Mr Lowder said: “Later this month, we will switch the power off for about a week’s time, trams will have to turn at Shandwick Place. As soon as the two systems are linked up, Lea and the team will start running trams to Newhaven.
“They will actually be walked in the first instance, to make sure that the tram fits and gets around all the bends. We will bring it back up and do it a bit faster, then put some people on it and then, in late spring, we’ll be into service.”
He added the Granton link was likely to be pursued next because it would be the easiest to achieve.
The line, travelling between Haymarket and Granton, was originally envisaged as part of the tram project but had to be shelved due to a lack of available funding.
Mr Lowder added: “The really big question is ‘where next?’ We’ve always said the tram should be the backbone of Edinburgh’s public transport system and served by the bus service, which would then be increasingly recast to bring people to the tram, which then becomes the principle mass-transit mode of transport through the city.
“We definitely want to link the two big developments in the north and south of the city – the Granton waterfront and the bioquarter.
“I don’t want to pre-empt the work the council’s doing at the moment.
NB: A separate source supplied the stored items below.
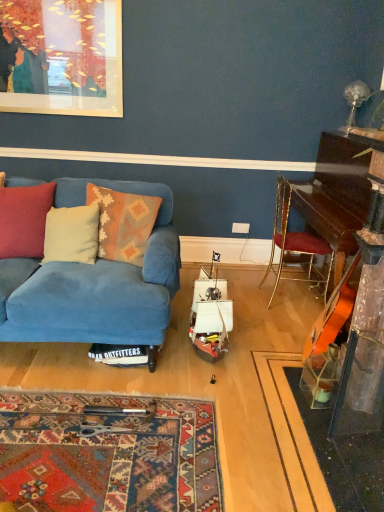 Question: Should I look upward or downward to see gold metallic chair at right?

Choices:
 (A) down
 (B) up

Answer: (B)

Question: Does blue fabric couch at left have a lesser width compared to white plastic power outlet at center?

Choices:
 (A) no
 (B) yes

Answer: (A)

Question: Does blue fabric couch at left have a larger size compared to white plastic power outlet at center?

Choices:
 (A) no
 (B) yes

Answer: (B)

Question: Is blue fabric couch at left oriented towards white plastic power outlet at center?

Choices:
 (A) yes
 (B) no

Answer: (B)

Question: From a real-world perspective, is blue fabric couch at left beneath white plastic power outlet at center?

Choices:
 (A) no
 (B) yes

Answer: (A)

Question: Is blue fabric couch at left wider than white plastic power outlet at center?

Choices:
 (A) no
 (B) yes

Answer: (B)

Question: Is blue fabric couch at left far from white plastic power outlet at center?

Choices:
 (A) yes
 (B) no

Answer: (A)

Question: Is blue fabric couch at left positioned with its back to beige fabric pillow at left, which ranks as the 2th pillow in left-to-right order?

Choices:
 (A) no
 (B) yes

Answer: (B)

Question: Does blue fabric couch at left have a larger size compared to beige fabric pillow at left, which is the second pillow in right-to-left order?

Choices:
 (A) yes
 (B) no

Answer: (A)

Question: Is blue fabric couch at left smaller than beige fabric pillow at left, which ranks as the 2th pillow in left-to-right order?

Choices:
 (A) yes
 (B) no

Answer: (B)

Question: From the image's perspective, is blue fabric couch at left on beige fabric pillow at left, which is the second pillow in right-to-left order?

Choices:
 (A) no
 (B) yes

Answer: (A)

Question: Considering the relative sizes of blue fabric couch at left and beige fabric pillow at left, which is the second pillow in right-to-left order, in the image provided, is blue fabric couch at left taller than beige fabric pillow at left, which is the second pillow in right-to-left order,?

Choices:
 (A) yes
 (B) no

Answer: (A)

Question: Is blue fabric couch at left not within beige fabric pillow at left, which is the second pillow in right-to-left order?

Choices:
 (A) no
 (B) yes

Answer: (B)

Question: Does white plastic power outlet at center lie behind beige fabric pillow at left, which ranks as the 2th pillow in left-to-right order?

Choices:
 (A) no
 (B) yes

Answer: (B)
An options appraisal will come back by the end of 2023, looking at all alignments, deliverability and other considerations like economic and environmental benefits.
“However we would say ‘do the easy bit first.’ From our perspective, that’s the Granton spur, for which we have permissions and would be less expensive than going to the south-east.
“It goes down what was an urban railway, the alignment is relatively straightforward and the majority is off-road.
“It also makes sense from a visitor economy perspective if we are trying to get people beyond the city centre and opening up the waterfront.
“From our perspective, we should go to Granton first before we work out how to go to the south-east.”